WORK TASK: Your output is to consist only of the line containing "Relaxe e contemple a beleza dessas" and the lines after it, through the end of the data, reproduced exactly.

---------------

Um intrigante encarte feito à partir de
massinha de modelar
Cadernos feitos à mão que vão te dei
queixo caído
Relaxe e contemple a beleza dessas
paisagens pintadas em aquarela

---------------

EXPECTED OUTPUT:
Relaxe e contemple a beleza dessas
paisagens pintadas em aquarela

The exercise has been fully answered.